[WORK TASK] Transcribe the full listing without changing a word, and omit its pictures.
- - -
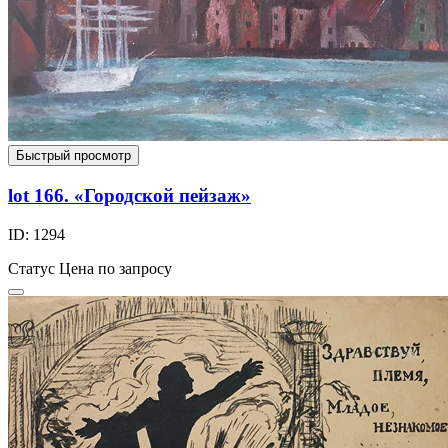
Быстрый просмотр
lot 166. «Городской пейзаж»
ID: 1294
Статус
Цена по запросу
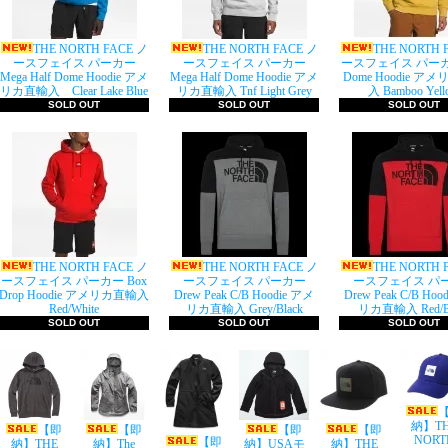
THE NORTH FACE ノ
THE NORTH FACE ノ
THE NORTH 
ースフェイス パーカー
ースフェイス パーカー
ースフェイス パーカー
Mega Half Dome Hoodie アメ
Mega Half Dome Hoodie アメ
Dome Hoodie ア
リカ直輸入 Clear Lake Blue
リカ直輸入 Tnf Light Grey
入 Bamboo Yell
SOLD OUT
SOLD OUT
SOLD OUT
THE NORTH FACE ノ
THE NORTH FACE ノ
THE NORTH 
ースフェイス パーカー Box
ースフェイス パーカー
ースフェイス パ
Drop Hoodie アメリカ直輸入
Drew Peak C/B Hoodie アメ
Drew Peak C/B Hoo
Red/White
リカ直輸入 Grey/Black
リカ直輸入 Red/Bl
SOLD OUT
SOLD OUT
SOLD OUT
納】T
【即
【即
【即
【即
NORT
【即
納】THE
納】The
納】USAモ
納】THE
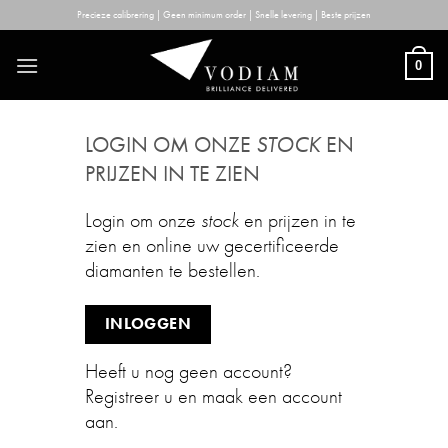
Skip
Precieze calibrering | Geen minimum order | Snelle levering | Beste prijzen
to
content
0
LOGIN OM ONZE
STOCK
EN
PRIJZEN IN TE ZIEN
Login om onze
stock
en prijzen in te
zien en online uw gecertificeerde
diamanten te bestellen.
INLOGGEN
Heeft u nog geen account?
Registreer u en maak een account
aan.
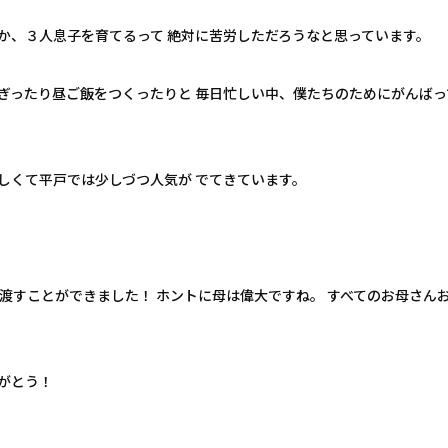
か、３人息子を育てるって 絶対に苦労しただろうなと思っています。
ぎったり昼ご飯をつくったりと 毎日忙しい中、僕たちのためにがんばっ
しくて平戸では少しづつ人気が でてきています。
渡すことができました！ ホントに母は偉大ですね。 すべてのお母さん
がとう！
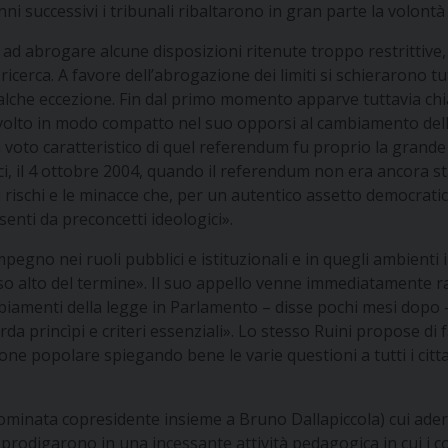
anni successivi i tribunali ribaltarono in gran parte la volont
d abrogare alcune disposizioni ritenute troppo restrittive, 
cerca. A favore dell’abrogazione dei limiti si schierarono tutta
qualche eccezione. Fin dal primo momento apparve tuttavia ch
lto in modo compatto nel suo opporsi al cambiamento della 
non voto caratteristico di quel referendum fu proprio la grande
lici, il 4 ottobre 2004, quando il referendum non era ancora 
ischi e le minacce che, per un autentico assetto democratico
enti da preconcetti ideologici».
pegno nei ruoli pubblici e istituzionali e in quegli ambienti in
enso alto del termine». Il suo appello venne immediatamente ra
cambiamenti della legge in Parlamento – disse pochi mesi do
 princìpi e criteri essenziali». Lo stesso Ruini propose di 
zione popolare spiegando bene le varie questioni a tutti i c
nominata copresidente insieme a Bruno Dallapiccola) cui aderi
i prodigarono in una incessante attività pedagogica in cui i co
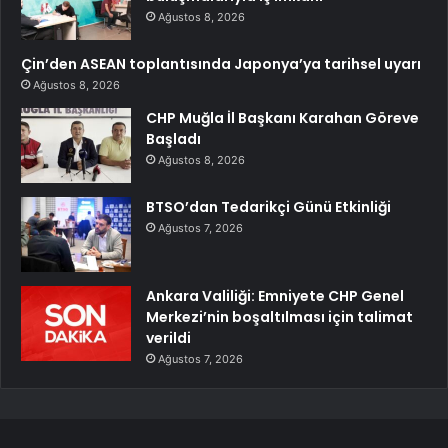
Ağustos 8, 2026
Çin’den ASEAN toplantısında Japonya’ya tarihsel uyarı
Ağustos 8, 2026
CHP Muğla İl Başkanı Karahan Göreve
Başladı
Ağustos 8, 2026
BTSO’dan Tedarikçi Günü Etkinliği
Ağustos 7, 2026
Ankara Valiliği: Emniyete CHP Genel
Merkezi’nin boşaltılması için talimat
verildi
Ağustos 7, 2026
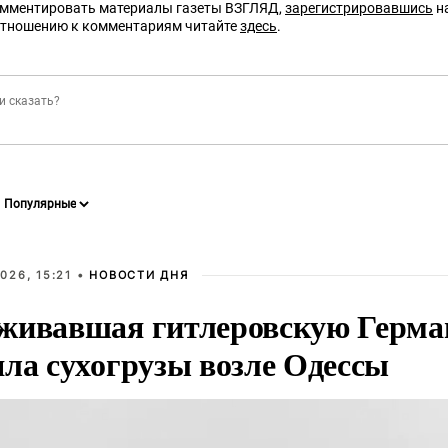
омментировать материалы газеты ВЗГЛЯД,
зарегистрировавшись
на
отношению к комментариям читайте
здесь
.
026, 15:21 •
НОВОСТИ ДНЯ
живавшая гитлеровскую Герма
яла сухогрузы возле Одессы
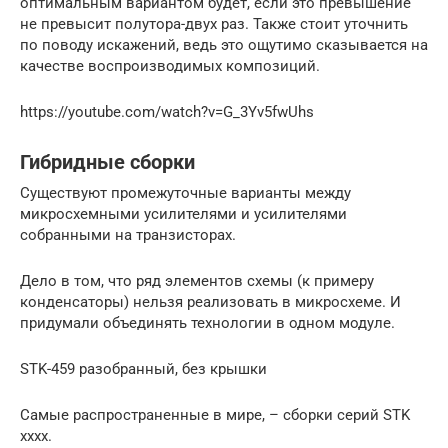
оптимальным вариантом будет, если это превышение
не превысит полутора-двух раз. Также стоит уточнить
по поводу искажений, ведь это ощутимо сказывается на
качестве воспроизводимых композиций.
https://youtube.com/watch?v=G_3Yv5fwUhs
Гибридные сборки
Существуют промежуточные варианты между
микросхемными усилителями и усилителями
собранными на транзисторах.
Дело в том, что ряд элементов схемы (к примеру
конденсаторы) нельзя реализовать в микросхеме. И
придумали объединять технологии в одном модуле.
STK-459 разобранный, без крышки
Самые распространенные в мире, – сборки серий STK
хххх.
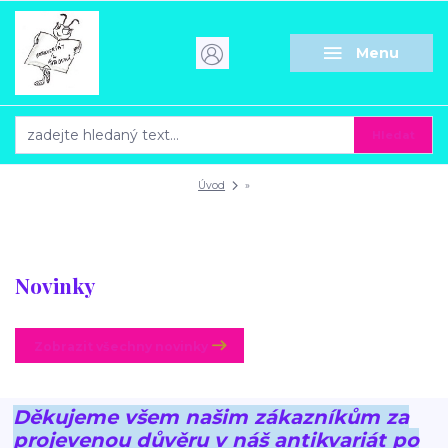
Menu
Hledat
Úvod
»
Novinky
Zobrazit všechny novinky
Děkujeme všem našim zákazníkům za
projevenou důvěru v náš antikvariát po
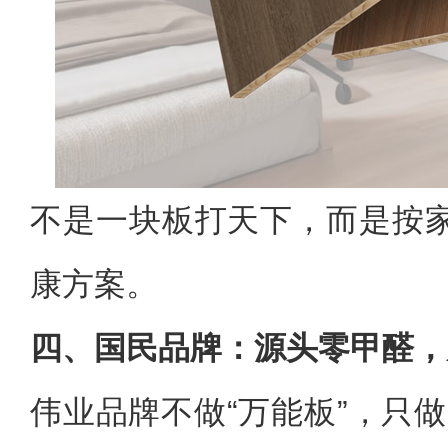
不是一块板打天下，而是按
康方案。
四、国民品牌：源头零甲醛，
伟业品牌不做“万能板”，只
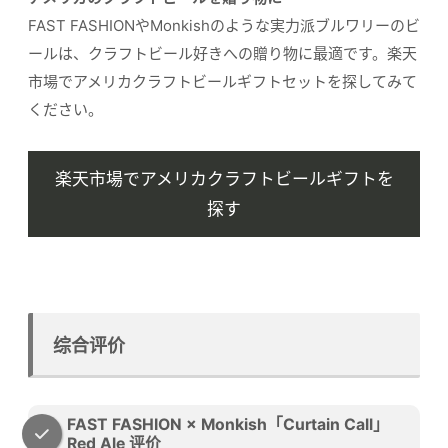
FAST FASHIONやMonkishのような実力派ブルワリーのビ
ールは、クラフトビール好きへの贈り物に最適です。楽天
市場でアメリカクラフトビールギフトセットを探してみて
ください。
楽天市場でアメリカクラフトビールギフトを
探す
综合评价
FAST FASHION × Monkish「Curtain Call」
Red Ale 评价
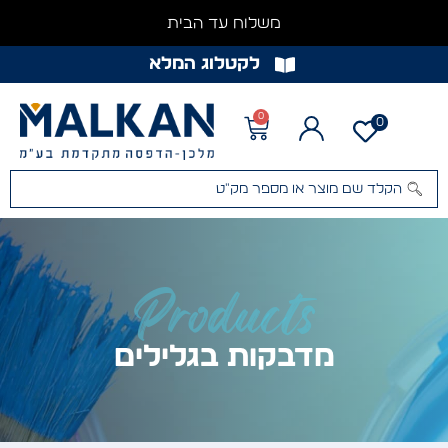
משלוח עד הבית
לקטלוג המלא
0
0
Products
מדבקות בגלילים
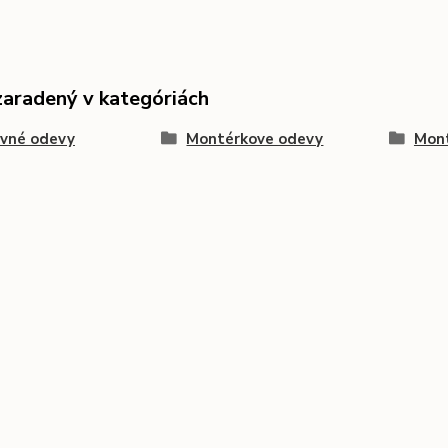
zaradený v kategóriách
ovné odevy
Montérkove odevy
Mont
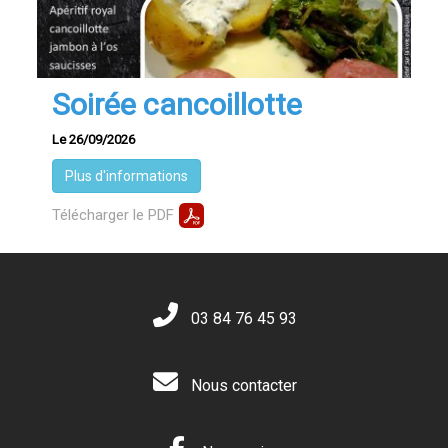
Soirée cancoillotte
Le 26/09/2026
Plus d'informations
Télécharger le PDF
03 84 76 45 93
Nous contacter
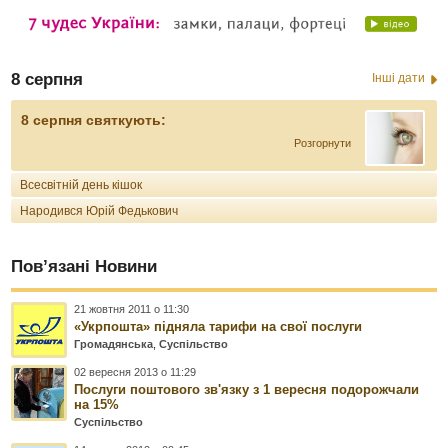
8 серпня
Інші дати
8 серпня святкують:
Розгорнути
Всесвітній день кішок
Народився Юрій Федькович
Пов’язані Новини
21 жовтня 2011 о 11:30
«Укрпошта» підняла тарифи на свої послуги
Громадянська
,
Суспільство
02 вересня 2013 о 11:29
Послуги поштового зв'язку з 1 вересня подорожчали
на 15%
Суспільство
- - -
[SOLVED PROBLEM]
Быстрый просмотр
lot 166. «Городской пейзаж»
ID: 1294
Статус
Цена по запросу
THE NORTH FACE ノ
THE NORTH FACE ノ
THE NORTH 
ースフェイス パーカー
ースフェイス パーカー
ースフェイス パーカー
Mega Half Dome Hoodie アメ
Mega Half Dome Hoodie アメ
Dome Hoodie ア
リカ直輸入 Clear Lake Blue
リカ直輸入 Tnf Light Grey
入 Bamboo Yell
SOLD OUT
SOLD OUT
SOLD OUT
THE NORTH FACE ノ
THE NORTH FACE ノ
THE NORTH 
ースフェイス パーカー Box
ースフェイス パーカー
ースフェイス パ
Drop Hoodie アメリカ直輸入
Drew Peak C/B Hoodie アメ
Drew Peak C/B Hoo
Red/White
リカ直輸入 Grey/Black
リカ直輸入 Red/Bl
SOLD OUT
SOLD OUT
SOLD OUT
納】T
【即
【即
【即
【即
NORT
【即
納】THE
納】The
納】USAモ
納】THE
Skip
Precieze calibrering | Geen minimum order | Snelle levering | Beste prijzen
to
content
0
LOGIN OM ONZE
STOCK
EN
PRIJZEN IN TE ZIEN
Login om onze
stock
en prijzen in te
zien en online uw gecertificeerde
diamanten te bestellen.
INLOGGEN
Heeft u nog geen account?
Registreer u en maak een account
aan.
か、３人息子を育てるって 絶対に苦労しただろうなと思っています。
ぎったり昼ご飯をつくったりと 毎日忙しい中、僕たちのためにがんばっ
しくて平戸では少しづつ人気が でてきています。
渡すことができました！ ホントに母は偉大ですね。 すべてのお母さん
がとう！
anni successivi i tribunali ribaltarono in gran parte la volont
d abrogare alcune disposizioni ritenute troppo restrittive, 
cerca. A favore dell’abrogazione dei limiti si schierarono tutta
qualche eccezione. Fin dal primo momento apparve tuttavia ch
lto in modo compatto nel suo opporsi al cambiamento della 
non voto caratteristico di quel referendum fu proprio la grande
lici, il 4 ottobre 2004, quando il referendum non era ancora 
ischi e le minacce che, per un autentico assetto democratico
enti da preconcetti ideologici».
pegno nei ruoli pubblici e istituzionali e in quegli ambienti in
enso alto del termine». Il suo appello venne immediatamente ra
cambiamenti della legge in Parlamento – disse pochi mesi do
 princìpi e criteri essenziali». Lo stesso Ruini propose di 
zione popolare spiegando bene le varie questioni a tutti i c
nominata copresidente insieme a Bruno Dallapiccola) cui aderi
i prodigarono in una incessante attività pedagogica in cui i co
Ağustos 8, 2026
Çin’den ASEAN toplantısında Japonya’ya tarihsel uyarı
Ağustos 8, 2026
CHP Muğla İl Başkanı Karahan Göreve
Başladı
Ağustos 8, 2026
BTSO’dan Tedarikçi Günü Etkinliği
Ağustos 7, 2026
Ankara Valiliği: Emniyete CHP Genel
Merkezi’nin boşaltılması için talimat
verildi
Ağustos 7, 2026
омментировать материалы газеты ВЗГЛЯД,
зарегистрировавшись
на
отношению к комментариям читайте
здесь
.
026, 15:21 •
НОВОСТИ ДНЯ
живавшая гитлеровскую Герма
яла сухогрузы возле Одессы
оптимальным вариантом будет, если это превышение
не превысит полутора-двух раз. Также стоит уточнить
по поводу искажений, ведь это ощутимо сказывается на
качестве воспроизводимых композиций.
https://youtube.com/watch?v=G_3Yv5fwUhs
Гибридные сборки
Существуют промежуточные варианты между
микросхемными усилителями и усилителями
собранными на транзисторах.
Дело в том, что ряд элементов схемы (к примеру
конденсаторы) нельзя реализовать в микросхеме. И
придумали объединять технологии в одном модуле.
STK-459 разобранный, без крышки
Самые распространенные в мире, – сборки серий STK
хххх.
Menu
Hledat
Úvod
»
Novinky
Zobrazit všechny novinky
Děkujeme všem našim zákazníkům za
projevenou důvěru v náš antikvariát po
不是一块板打天下，而是按
康方案。
四、国民品牌：源头零甲醛，
伟业品牌不做“万能板”，只
FAST FASHIONやMonkishのような実力派ブルワリーのビ
ールは、クラフトビール好きへの贈り物に最適です。楽天
市場でアメリカクラフトビールギフトセットを探してみて
ください。
楽天市場でアメリカクラフトビールギフトを
探す
综合评价
FAST FASHION × Monkish「Curtain Call」
Red Ale 评价
משלוח עד הבית
לקטלוג המלא
0
0
Products
מדבקות בגלילים
zaradený v kategóriách
ovné odevy
Montérkove odevy
Mont
Soirée cancoillotte
Le 26/09/2026
Plus d'informations
Télécharger le PDF
03 84 76 45 93
Nous contacter
8 серпня
Інші дати
8 серпня святкують:
Розгорнути
Всесвітній день кішок
Народився Юрій Федькович
Пов’язані Новини
21 жовтня 2011 о 11:30
«Укрпошта» підняла тарифи на свої послуги
Громадянська
,
Суспільство
02 вересня 2013 о 11:29
Послуги поштового зв'язку з 1 вересня подорожчали
на 15%
Суспільство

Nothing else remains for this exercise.